このメモリの中で現在最も渇望されているのがHBM(高帯域幅メモリ)である。通常のメモリが一本道の道路だとすれば、HBMは何十車線もある巨大な高速道路。
データの流れる量が桁違いに多い。
マイクロンがHBMで存在感を高めた理由
もともとHBM市場では韓国のSKハイニックスが先行していたが、マイクロンは最新世代のHBM3Eにおいて技術的に追いつき、エヌビディアの最新チップBlackwell向けに供給することが決まった。
しかも、2026年分の生産はすでにほぼ完売状態である。作っても作っても足りないという、メーカーにとって夢のような状況が続いている。
さらに戦略上重要なのは、マイクロンが米国企業であるという点だ。
米国政府の半導体支援策CHIPS法により多額の補助金を受けられるのは、地政学的なリスクヘッジの観点からも、競合の韓国勢にはない強烈な優位性となっている。
NVDAとMU、この2銘柄の蜜月関係
エヌビディアとマイクロンは、パイを奪い合う競合ではなく、共に市場を喰い尽くす相棒の関係だ。

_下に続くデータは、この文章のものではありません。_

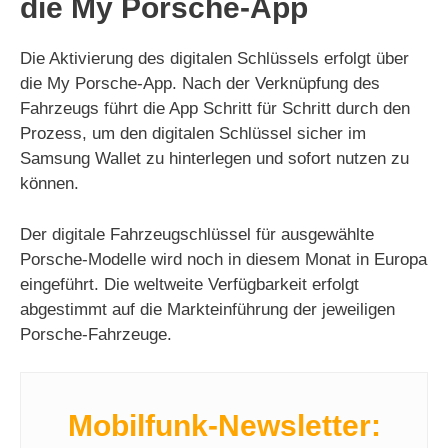
die My Porsche-App
V
Die Aktivierung des digitalen Schlüssels erfolgt über
i
die My Porsche-App. Nach der Verknüpfung des
Fahrzeugs führt die App Schritt für Schritt durch den
Prozess, um den digitalen Schlüssel sicher im
d
Samsung Wallet zu hinterlegen und sofort nutzen zu
können.
e
Der digitale Fahrzeugschlüssel für ausgewählte
Porsche-Modelle wird noch in diesem Monat in Europa
o
eingeführt. Die weltweite Verfügbarkeit erfolgt
abgestimmt auf die Markteinführung der jeweiligen
Porsche-Fahrzeuge.
Mobilfunk-Newsletter:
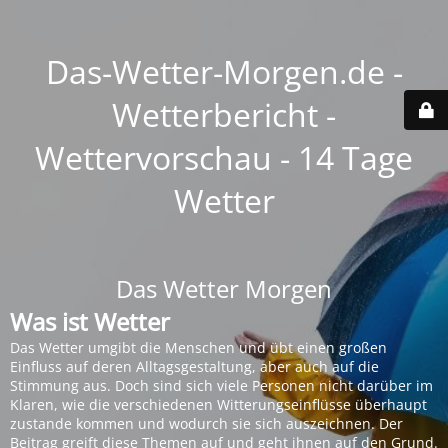
Das-Wetter-Morgen.de -
Wetterbericht -
Wettervorschau - 14 Tage
Wetter
Das Wetter Morgen
Was ist Wetter
Das Wetter umgibt die Menschen und übt einen großen
Einfluss auf deren Alltagsgestaltung, aber auch auf die
Stimmung aus. Doch sind sich viele Personen nicht darüber im
Klaren, wie die verschiedenen Witterungseinflüsse überhaupt
zustande kommen und wodurch sie sich auszeichnen. Der
Beitrag greift diese Themen auf und geht ihnen auf den Grund.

エヌビディアのGPUにはマイクロンのHBMが搭載されており、エヌビディアの製品が売れれば売れるほど、自動的にマイクロンにも注文が入るという美しいエコシステムが完成している。
| 項目 | エヌビディア(NVDA) | マイクロン(MU) |
|---|---|---|
| 作っているもの | AI用GPU(演算チップ) | HBM・DRAM(メモリ) |
| 役割のたとえ | 超高速の包丁 | 大容量のまな板 |
| 主な顧客 | Amazon・Google・Microsoftなど | エヌビディアをはじめとするGPUメーカー |
| AI景気との関係 | 直接的・真っ先に恩恵を受ける主役 | 間接的だが構造的・安定的に儲かる黒衣 |
合理主義者として語る、避けては通れないリスク
- AI投資ブームが冷める可能性:AmazonやGoogleがAIへの巨額投資は一旦ストップと判断した瞬間、エヌビディアもマイクロンも一気に冷え込む。バブルはいつでも、誰もが永遠に続くと信じている最中に弾けるものだ。

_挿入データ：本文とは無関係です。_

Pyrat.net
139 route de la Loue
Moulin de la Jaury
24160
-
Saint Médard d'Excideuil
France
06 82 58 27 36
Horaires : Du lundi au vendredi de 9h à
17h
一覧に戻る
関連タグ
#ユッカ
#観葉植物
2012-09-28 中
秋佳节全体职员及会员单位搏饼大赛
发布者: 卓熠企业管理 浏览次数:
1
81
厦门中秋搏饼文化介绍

- 株価はすでに期待を先取りしている:今の株価には、数年先の輝かしい成長シナリオがすでに織り込まれている。順調に成長したとしても、それが期待通りであれば株価は上がらないどころか下落することすらある。
- バリュエーションの高さ:PERやEV/Salesが歴史的高水準にあり、成長が少しでも期待外れになれば急落しやすい。

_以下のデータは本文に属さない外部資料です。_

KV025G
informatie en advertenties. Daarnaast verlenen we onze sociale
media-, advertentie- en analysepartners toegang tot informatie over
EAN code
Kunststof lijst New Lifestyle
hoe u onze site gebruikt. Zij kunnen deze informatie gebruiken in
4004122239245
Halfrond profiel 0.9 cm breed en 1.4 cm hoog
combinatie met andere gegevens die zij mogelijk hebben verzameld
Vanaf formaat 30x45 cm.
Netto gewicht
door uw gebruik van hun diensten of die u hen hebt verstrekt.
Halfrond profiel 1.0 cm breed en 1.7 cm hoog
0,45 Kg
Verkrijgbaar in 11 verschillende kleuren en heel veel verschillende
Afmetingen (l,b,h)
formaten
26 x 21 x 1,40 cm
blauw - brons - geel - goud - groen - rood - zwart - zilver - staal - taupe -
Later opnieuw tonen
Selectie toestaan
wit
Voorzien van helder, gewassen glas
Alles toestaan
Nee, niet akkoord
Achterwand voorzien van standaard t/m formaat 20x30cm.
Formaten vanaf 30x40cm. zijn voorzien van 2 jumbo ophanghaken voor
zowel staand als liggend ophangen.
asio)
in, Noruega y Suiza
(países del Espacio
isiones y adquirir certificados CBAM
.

- 競合の追い上げ:現在エヌビディアには追いつけていないAMDや、自社製チップの内製化を進めるGoogleなどが虎視眈々と覇権を狙っている。エヌビディアの一強体制が崩れれば、マイクロンへの影響も免れない。
- 地政学リスク:米中の対立激化や輸出規制の変更が、業績を直撃することがある。実際、過去にエヌビディアは中国向け製品の販売を制限され、冷や汗をかいた経験を持っている。
まとめ:含み益という幻に浮かれる自分への静かな警告
資産が、まるで意思を持った生き物のように増殖していく。
この全能感は極めて危険だ。株価が上がっている理由を期待値の構造として理解せずに握りしめているのと、冷徹に理解した上で保有しているのとでは、来るべき暴落時の生存確率が天と地ほど変わってくる。
エヌビディアはAIという巨人の演算の心臓であり、マイクロンはその血流だ。
AIへの投資が世界規模で続く限り、この2社には強烈な追い風が吹く。
しかし忘れてはならない。含み益など、利確して税金を払うまではただの光るドットの集合体に過ぎないのだ。